On Jan 14, 2009, at 4:50 PM, Sunil Mushran wrote:

> It's part and parcel of the fs. If you want mainline linux,
> goto http://kernel.org.
>
> Bret Palsson wrote:
>> Can I get the source for DLM 1.5.0 and build it on my other machines?
>> If so where do I grab it?
>>
>> Thanks,
>>
>> Bret
>>
>> On Jan 14, 2009, at 4:28 PM, Sunil Mushran wrote:
>>
>>> I hate cut-paste's because I have no idea whether I can trust it
>>> or not. A misspelled 0 and 1 makes a whole world of difference.
>>>
>>> But the following seems to indicate that the configuration is bad.
>>>
>>> (3130,1):o2net_connect_expired:1659 ERROR: no connection established
>>> with node 0 after 30.0 seconds, giving up and returning errors.
>>> (4670,1):dlm_request_join:1033 ERROR: status = -107
>>> (4670,1):dlm_try_to_join_domain:1207 ERROR: status = -107
>>> (4670,1):dlm_join_domain:1485 ERROR: status = -107
>>> (4670,1):dlm_register_domain:1732 ERROR: status = -107
>>> (4670,1):o2cb_cluster_connect:302 ERROR: status = -107
>>> (4670,1):ocfs2_dlm_init:2753 ERROR: status = -107
>>> (4670,1):ocfs2_mount_volume:1274 ERROR: status = -107
>>> ocfs2: Unmounting device (253,2) on (node 0)
>>>
>>> Why is the mount failing on node 0? I thought it was mounted on
>>> node 0?
>>>
>>> Maybe best if you file a bugzilla and attach the /var/log/messages
>>> of both nodes.
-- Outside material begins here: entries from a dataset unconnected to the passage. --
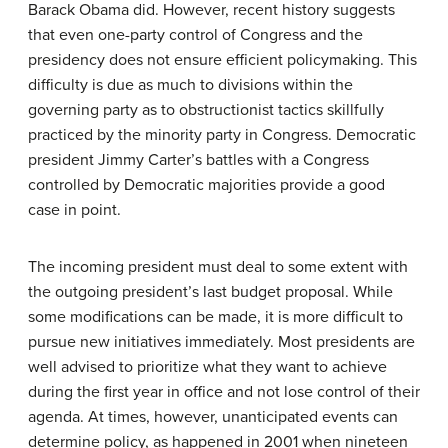
Barack Obama did. However, recent history suggests
that even one-party control of Congress and the
presidency does not ensure efficient policymaking. This
difficulty is due as much to divisions within the
governing party as to obstructionist tactics skillfully
practiced by the minority party in Congress. Democratic
president Jimmy Carter’s battles with a Congress
controlled by Democratic majorities provide a good
case in point.
The incoming president must deal to some extent with
the outgoing president’s last budget proposal. While
some modifications can be made, it is more difficult to
pursue new initiatives immediately. Most presidents are
well advised to prioritize what they want to achieve
during the first year in office and not lose control of their
agenda. At times, however, unanticipated events can
determine policy, as happened in 2001 when nineteen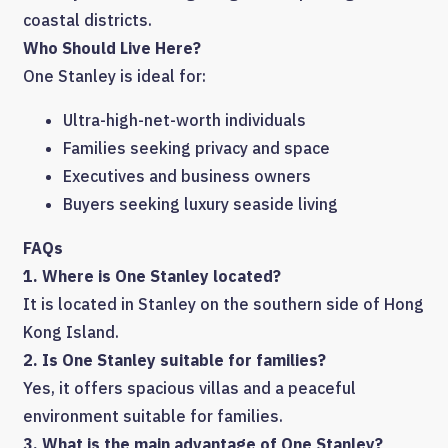
coastal districts.
Who Should Live Here?
One Stanley is ideal for:
Ultra-high-net-worth individuals
Families seeking privacy and space
Executives and business owners
Buyers seeking luxury seaside living
FAQs
1. Where is One Stanley located?
It is located in Stanley on the southern side of Hong
Kong Island.
2. Is One Stanley suitable for families?
Yes, it offers spacious villas and a peaceful
environment suitable for families.
3. What is the main advantage of One Stanley?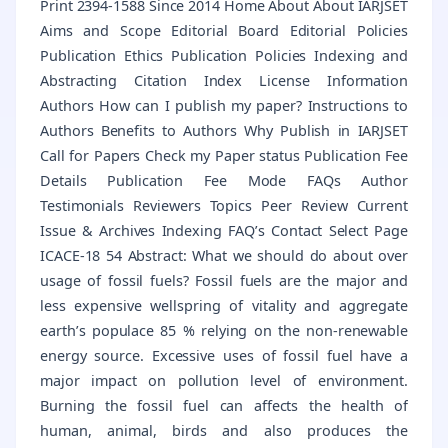
Print 2394-1588 Since 2014 Home About About IARJSET
Aims and Scope Editorial Board Editorial Policies
Publication Ethics Publication Policies Indexing and
Abstracting Citation Index License Information
Authors How can I publish my paper? Instructions to
Authors Benefits to Authors Why Publish in IARJSET
Call for Papers Check my Paper status Publication Fee
Details Publication Fee Mode FAQs Author
Testimonials Reviewers Topics Peer Review Current
Issue & Archives Indexing FAQ’s Contact Select Page
ICACE-18 54 Abstract: What we should do about over
usage of fossil fuels? Fossil fuels are the major and
less expensive wellspring of vitality and aggregate
earth’s populace 85 % relying on the non-renewable
energy source. Excessive uses of fossil fuel have a
major impact on pollution level of environment.
Burning the fossil fuel can affects the health of
human, animal, birds and also produces the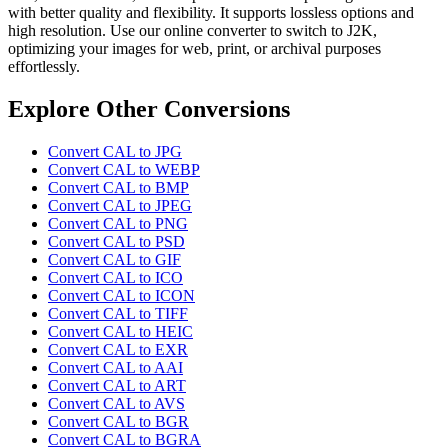
with better quality and flexibility. It supports lossless options and
high resolution. Use our online converter to switch to J2K,
optimizing your images for web, print, or archival purposes
effortlessly.
Explore Other Conversions
Convert CAL to JPG
Convert CAL to WEBP
Convert CAL to BMP
Convert CAL to JPEG
Convert CAL to PNG
Convert CAL to PSD
Convert CAL to GIF
Convert CAL to ICO
Convert CAL to ICON
Convert CAL to TIFF
Convert CAL to HEIC
Convert CAL to EXR
Convert CAL to AAI
Convert CAL to ART
Convert CAL to AVS
Convert CAL to BGR
Convert CAL to BGRA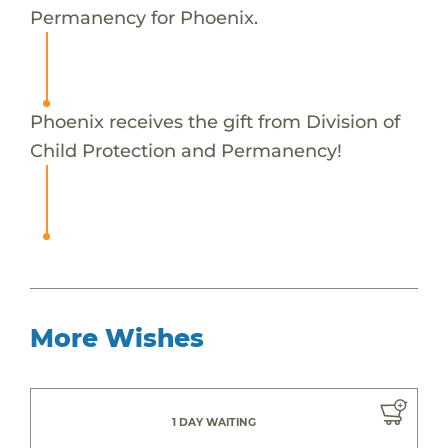
Permanency for Phoenix.
Phoenix receives the gift from Division of
Child Protection and Permanency!
More Wishes
1 DAY WAITING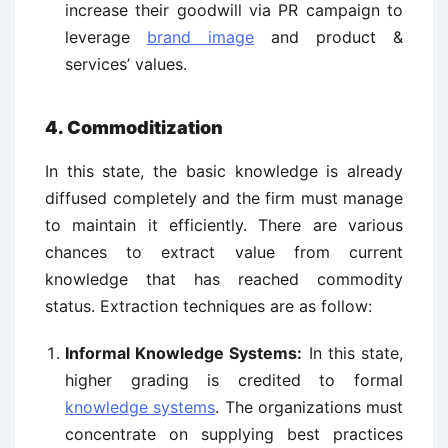
increase their goodwill via PR campaign to
leverage
brand image
and product &
services’ values.
4. Commoditization
In this state, the basic knowledge is already
diffused completely and the firm must manage
to maintain it efficiently. There are various
chances to extract value from current
knowledge that has reached commodity
status. Extraction techniques are as follow:
Informal Knowledge Systems:
In this state,
higher grading is credited to formal
knowledge systems
. The organizations must
concentrate on supplying best practices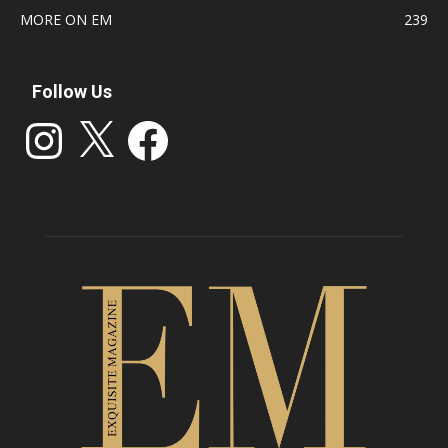
MORE ON EM
239
Follow Us
Instagram
X
Facebook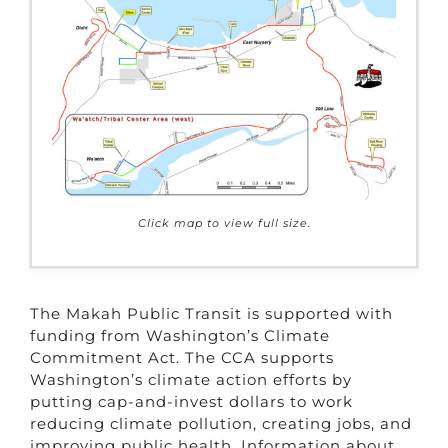
Click map to view full size.
The Makah Public Transit is supported with
funding from Washington’s Climate
Commitment Act. The CCA supports
Washington’s climate action efforts by
putting cap-and-invest dollars to work
reducing climate pollution, creating jobs, and
improving public health. Information about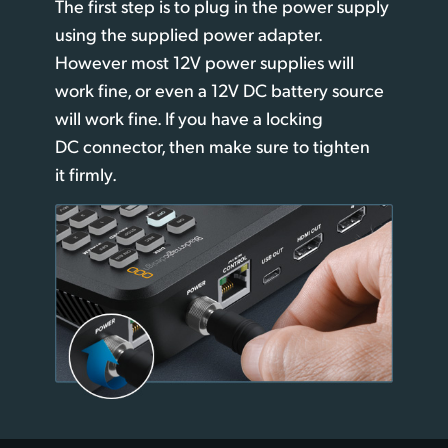
The first step is to plug in the power supply
UAE
using
the supplied
power adapter.
However most 12V power supplies will
Ukraine
work fine,
or even
a 12V DC battery source
United Kingdom
will work fine. If you have a locking
DC connector, then make sure to tighten
United States
it firmly.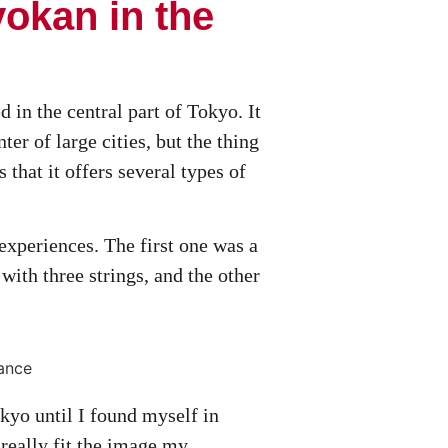
yokan in the
d in the central part of Tokyo. It
nter of large cities, but the thing
 that it offers several types of
 experiences. The first one was a
with three strings, and the other
kyo until I found myself in
 really fit the image my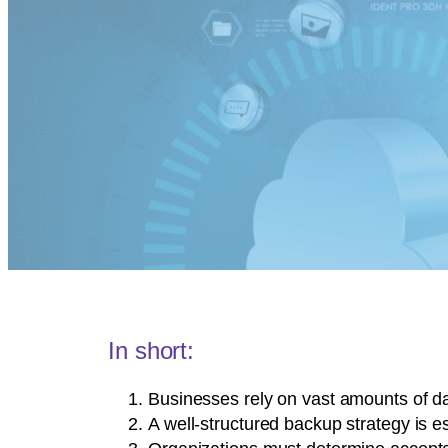
In short:
Businesses rely on vast amounts of dat
A well-structured backup strategy is 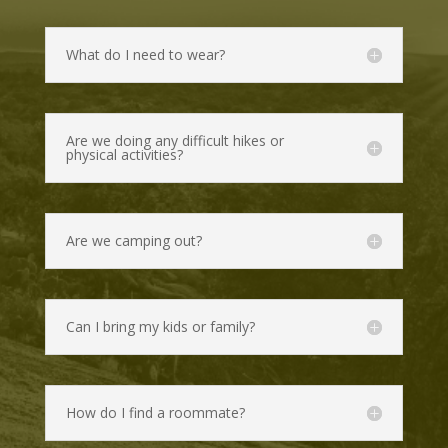
What do I need to wear?
Are we doing any difficult hikes or
physical activities?
Are we camping out?
Can I bring my kids or family?
How do I find a roommate?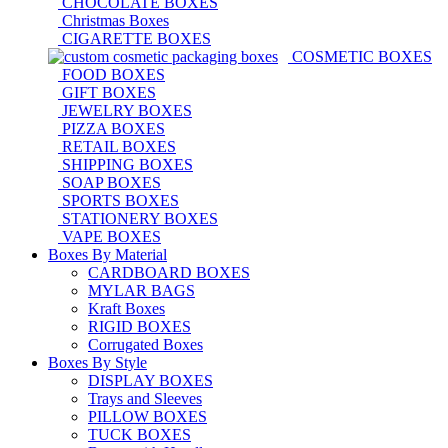
CHOCOLATE BOXES
Christmas Boxes
CIGARETTE BOXES
COSMETIC BOXES
FOOD BOXES
GIFT BOXES
JEWELRY BOXES
PIZZA BOXES
RETAIL BOXES
SHIPPING BOXES
SOAP BOXES
SPORTS BOXES
STATIONERY BOXES
VAPE BOXES
Boxes By Material
CARDBOARD BOXES
MYLAR BAGS
Kraft Boxes
RIGID BOXES
Corrugated Boxes
Boxes By Style
DISPLAY BOXES
Trays and Sleeves
PILLOW BOXES
TUCK BOXES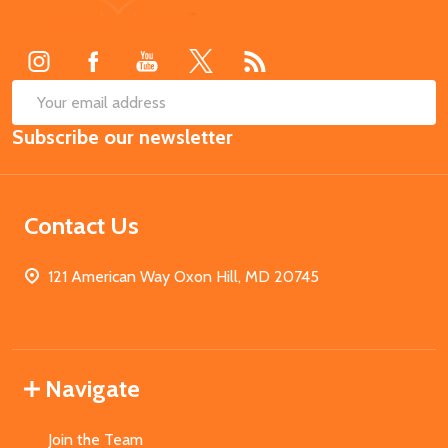
Start
SUB
Email
Subscribe our newsletter
Address
Contact Us
121 American Way Oxon Hill, MD 20745
Navigate
Join the Team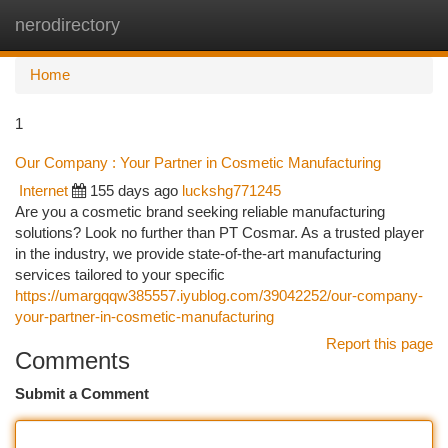
nerodirectory
Togg
navi
Home
1
Our Company : Your Partner in Cosmetic Manufacturing
Internet
155 days ago
luckshg771245
Are you a cosmetic brand seeking reliable manufacturing
solutions? Look no further than PT Cosmar. As a trusted player
in the industry, we provide state-of-the-art manufacturing
services tailored to your specific
https://umargqqw385557.iyublog.com/39042252/our-company-
your-partner-in-cosmetic-manufacturing
Report this page
Comments
Submit a Comment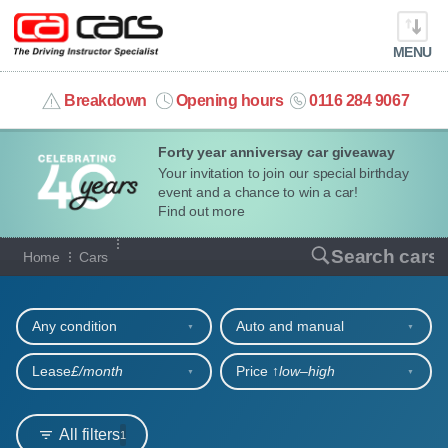
MENU
info@cacars.co.uk
Breakdown
Opening hours
0116 284 9067
Forty year anniversay car giveaway
MY ACCOUNT
Your invitation to join our special birthday
event and a chance to win a car!
MANAGE MY VEHICLE
Find out more
Our full range of cars
Search cars
Home
Cars
HOME
Refine your search
OUR CARS
Any condition
Auto and manual
SHORT​-​TERM HIRE
Lease
£/month
Price ↑
low‒high
LEASING GUIDE
All filters
1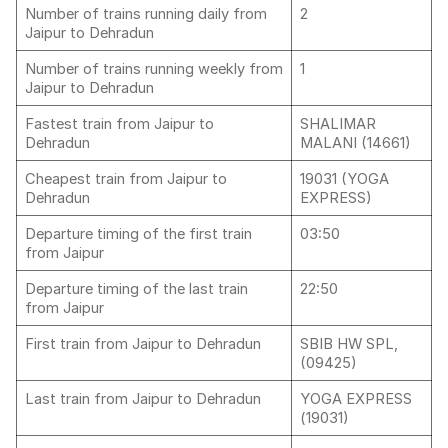
Number of trains running daily from
2
Jaipur to Dehradun
Number of trains running weekly from
1
Jaipur to Dehradun
Fastest train from Jaipur to
SHALIMAR
Dehradun
MALANI (14661)
Cheapest train from Jaipur to
19031 (YOGA
Dehradun
EXPRESS)
Departure timing of the first train
03:50
from Jaipur
Departure timing of the last train
22:50
from Jaipur
First train from Jaipur to Dehradun
SBIB HW SPL,
(09425)
Last train from Jaipur to Dehradun
YOGA EXPRESS
(19031)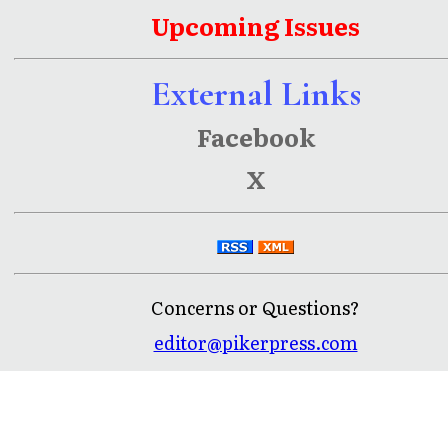
Upcoming Issues
External Links
Facebook
X
Concerns or Questions?
editor@pikerpress.com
Indicate the time you did the mount.
>>>
>>> Sunil
>>>
>>> Bret Palsson wrote:
>>>> Output of Node 0 {
>>>>
>>>> OCFS2 Node Manager 1.4.1 Tue Dec 16 19:18:05 PST 2008 (build
>>>> 0f78045c75c0174e50e4cf0934bf9eae)
>>>> OCFS2 DLM 1.4.1 Tue Dec 16 19:18:05 PST 2008 (build
>>>> 4ce8fae327880c466761f40fb7619490)
>>>> OCFS2 DLMFS 1.4.1 Tue Dec 16 19:18:05 PST 2008 (build
>>>> 4ce8fae327880c466761f40fb7619490)
>>>> OCFS2 User DLM kernel interface loaded
>>>> SELinux: initialized (dev ocfs2_dlmfs, type ocfs2_dlmfs), not
>>>> configured for labeling
>>>> eth3: no IPv6 routers present
>>>> OCFS2 1.4.1 Tue Dec 16 19:18:02 PST 2008 (build
>>>> 3fc82af4b5669945497b322b6aabd031)
>>>> ocfs2_dlm: Nodes in domain ("8B2CCF82F1BA4A70B587580B23D9D7F7"): 0
>>>> kjournald starting.  Commit interval 5 seconds
>>>> ocfs2: Mounting device (253,3) on (node 0, slot 0) with ordered  
>>>> data
>>>> mode.
>>>> SELinux: initialized (dev dm-3, type ocfs2), not configured for
>>>> labeling
>>>> ocfs2_dlm: Nodes in domain ("222B65A090D6477481AD30DE9FCE7961"): 0
>>>> kjournald starting.  Commit interval 5 seconds
>>>> ocfs2: Mounting device (253,2) on (node 0, slot 0) with ordered  
>>>> data
>>>> mode.
>>>> SELinux: initialized (dev dm-2, type ocfs2), not configured for
>>>> labeling
>>>> ocfs2_dlm: Nodes in domain ("0425C0367AF547E989864A46F3DBD6E6"): 0
>>>> kjournald starting.  Commit interval 5 seconds
>>>> ocfs2: Mounting device (253,4) on (node 0, slot 0) with ordered  
>>>> data
>>>> mode.
>>>> SELinux: initialized (dev dm-4, type ocfs2), not configured for
>>>> labeling
>>>> }
>>>>
>>>> Output of Node 1 {
>>>> OCFS2 Node Manager 1.5.0
>>>> OCFS2 DLM 1.5.0
>>>> ocfs2: Registered cluster interface o2cb
>>>> OCFS2 DLMFS 1.5.0
>>>> OCFS2 User DLM kernel interface loaded
>>>> device eth0 entered promiscuous mode
>>>> OCFS2 1.5.0
>>>> }
>>>>
>>>>
>>>> On Jan 14, 2009, at 3:58 PM, Sunil Mushran wrote:
>>>>
>>>>> What about the dmesg on node 1?
>>>>>
>>>>> Now ideally we want the fs versions to be the same on all nodes.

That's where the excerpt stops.